Born in 1860 in Kirriemuir in Angus, Scotland, James Matthew Barrie was the ninth child of weaver David Barrie and his wife Margaret Ogilvy. He showed an early inclination toward the theater, often organizing plays for his family and neighbors, performing in them with his siblings and friends. Jamie, as he was known to his family, enjoyed learning and spent much of his free time reading books by his favorite writers, including James Fenimore Cooper and Jules Verne. His rather carefree childhood was drastically interrupted in 1867 when his fourteen-year-old brother David died as a result of injuries sustained from a fall while ice-skating near the home of their eldest sibling, Alick. Maggie Barrie took the loss of her favorite son extremely hard, and Jamie sought to bring her around by wearing David’s clothes. He would also ape his brother’s mannerisms, such as his characteristic whistling, which in Peter Pan takes the form of Peter’s crowing
that so annoys Captain Hook. It remains common to view David’s death as one of the most important influences in Barrie’s emotional development and in his creation of Peter Pan. Like Peter, David is frozen in perpetual boyhood, living on in the Neverland of his mother’s memory. His death and the idea of death itself inform every part of Barrie’s work: while Peter celebrates youth and joy,
their antitheses are always present, embodied by Peter’s nemesis Captain Hook and by the ticking crocodile that follows the pirate as a reminder of the brevity of life (for those who agree to grow up).
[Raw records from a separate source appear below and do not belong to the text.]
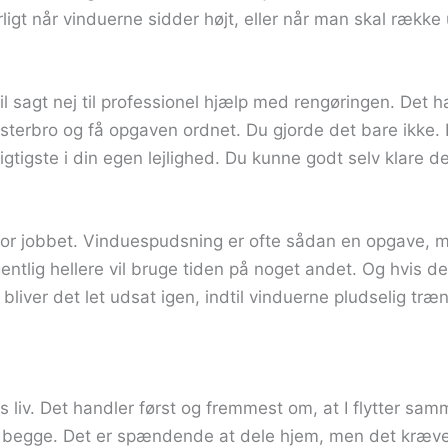
gt når vinduerne sidder højt, eller når man skal række 
l sagt nej til professionel hjælp med rengøringen. Det h
Vesterbro og få opgaven ordnet. Du gjorde det bare ikke. 
gtigste i din egen lejlighed. Du kunne godt selv klare de
ppe for jobbet. Vinduespudsning er ofte sådan en opgave,
lig hellere vil bruge tiden på noget andet. Og hvis de
iver det let udsat igen, indtil vinduerne pludselig træ
s liv. Det handler først og fremmest om, at I flytter sam
jer begge. Det er spændende at dele hjem, men det kræver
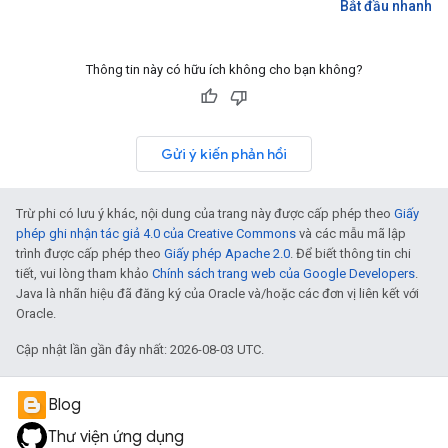
Bắt đầu nhanh
Thông tin này có hữu ích không cho bạn không?
Gửi ý kiến phản hồi
Trừ phi có lưu ý khác, nội dung của trang này được cấp phép theo
Giấy
phép ghi nhận tác giả 4.0 của Creative Commons
và các mẫu mã lập
trình được cấp phép theo
Giấy phép Apache 2.0
. Để biết thông tin chi
tiết, vui lòng tham khảo
Chính sách trang web của Google Developers
.
Java là nhãn hiệu đã đăng ký của Oracle và/hoặc các đơn vị liên kết với
Oracle.
Cập nhật lần gần đây nhất: 2026-08-03 UTC.
Blog
Thư viện ứng dụng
Further, the lost boys have a direct association with death as Peter euphemistically explains that they are children who fall out of their perambulators when the nurse is looking the other way,
and are sent to Neverland to defray expenses
in the event they are not claimed in seven days.
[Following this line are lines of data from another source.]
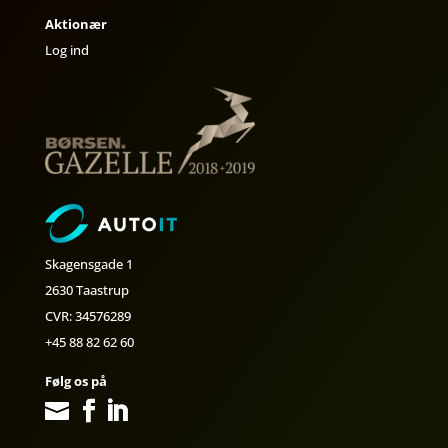
Aktionær
Log ind
Skagensgade 1
2630 Taastrup
CVR: 34576289
+45 88 82 62 60
Følg os på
Barrie’s efforts to ease his mother’s grieving resulted in an extremely close relationship, which translates into another of Peter Pan’s major themes: having or being a mother. Often this maternal preoccupation is negative, or at least ambivalent. For example, in a rare serious moment while they are in Neverland, Peter tells Wendy about his only memories of his mother, describing how after he had stayed away for moons and moons
he returned to find the window was barred
and another little boy sleeping in [his] bed.
Beyond the surface, the line reads as a statement on Barrie’s feelings of guilt for being alive when his brother was dead and so woefully lamented by their mother. Peter’s ongoing quest for a mother, despite the narrator’s exclamation that the boy despised all mothers except Wendy,
further illustrates this conflict. Indeed, the narrator shows just as much ambivalence about mothers as Peter does, often switching sides between the children and Mrs. Darling in the same way that Peter might suddenly change sides
in the middle of a battle. In one scene, the narrator looks in on the real world where Mrs. Darling keeps vigil for her children’s return and echoes Peter’s feeling about mothers: I mean to say extraordinary nice things about her; but I despise her.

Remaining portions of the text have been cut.